Lowth was born in Hampshire, England on November 27, 1710, the son of Dr William Lowth. He was educated at Winchester College and entered New College, Oxford in 1729 on a scholarship. Lowth obtained his BA in 1733 and his Master of Arts degree in 1737. In 1735, while still at Oxford, Lowth entered the Anglican Church and was appointed vicar of Overton, Hampshire, a position he retained until 1741, when he was appointed professor of poetry at Oxford.
In 1750 he was appointed archdeacon of Winchester. In 1752 he resigned the professorship at Oxford and married Mary Jackson. Shortly afterwards, in 1753, Lowth was appointed rector of East Woodhay. In 1754 he was awarded a Doctorate of Divinity by Oxford, for his treatise on Hebrew poetry entitled Praelectiones Academicae de Sacra Poesi Hebraeorum.

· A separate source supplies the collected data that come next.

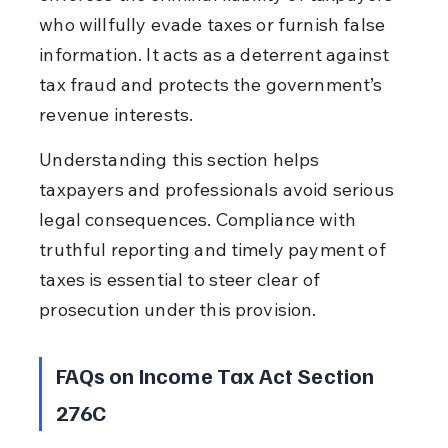
who willfully evade taxes or furnish false 
information. It acts as a deterrent against 
tax fraud and protects the government’s 
revenue interests.
Understanding this section helps 
taxpayers and professionals avoid serious 
legal consequences. Compliance with 
truthful reporting and timely payment of 
taxes is essential to steer clear of 
prosecution under this provision.
FAQs on Income Tax Act Section 
276C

Lowth is no doubt best remembered for his publication in 1762 of A Short Introduction to English Grammar. Prompted by the absence of grammar textbooks in his day, Lowth set out to develop a system of grammar that elevated English to the level of Latin, and attempted to regulate English usage within the rules of Latin grammar. His most famous (or infamous) contribution to the study of grammar was his prescription that forbade the use of the split infinitive, a rule that has been a subject of dispute for grammarians ever since. Additionally, Lowth originated the antagonism towards sentences ending with a preposition, thus declaring a sentence such as "she refused to come in" as invalid. The textbook remained in standard usage throughout educational institutions until the early 20th century.
Lowth was appointed a fellow of the Royal Societies of London and Göttingen in 1765. He was consecrated bishop of St. Davids in 1766; however, before the end of the year he was transferred to the see of Oxford. He remained Bishop of Oxford until 1777 when he was appointed Bishop of London as well as dean of the chapel royal and privy councillor. In 1783 he was offered the chance to become Archbishop of Canterbury, but declined due to failing health.